Disagree with this. To provide an example:

Two LEDs blinking at a different speed and pattern. With an RTOS run two processes/task and be done. Arduino either program it using two hardware timer and IRQ or include a software timer library.

You haven't disproven my point.  2 blinking lights are not an application where a true real-time solution is required.  It's not even an application where parallel processing is required.  It provides a simpler program, certainly, but it's not required.  

 

Also, your example is giving the impression that you seem to equate parallel processing with real-time processing.  The two are completely different concepts. 

 

Also, a true real-time operating system can take longer to run single-thread code due to the overhead it needs to maintain to respond to new data in real-time.  

 

1 hour ago, FlyingPotato_is_taken said:

TL;DR The entry barrier is to high?

 

Did you personally tried switching (once or multiple times) from Arduino to an RTOS and gave up in the process/returned to Arduino?

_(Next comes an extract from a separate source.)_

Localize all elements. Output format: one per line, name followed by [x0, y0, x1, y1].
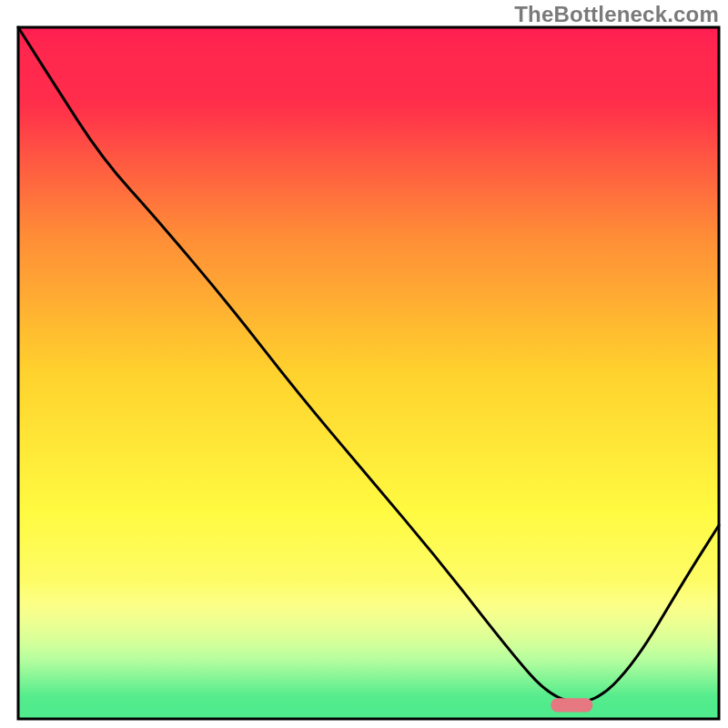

For my qualifications, I've spent 24 years programming everything from Motorolla HC11s, Arduinos, FPGAs, HMIs, PCs, and several industrial motion controllers and PLCs.  

 

What I mean when I say the barrier to entry is too high, it is purely a comparative statement.  For $20 I can get an Arduino Nano with a full dev environment that I can just wire to power and IO, grab a few pre-built software packages and be on my way actually working on my project.  For simple projects, even if the programming is a bit more complicated, it's hard to beat that design-to-prototype return on investment. 

 

What hardware are you putting RTOS on? How long are you spending integrating that hardware?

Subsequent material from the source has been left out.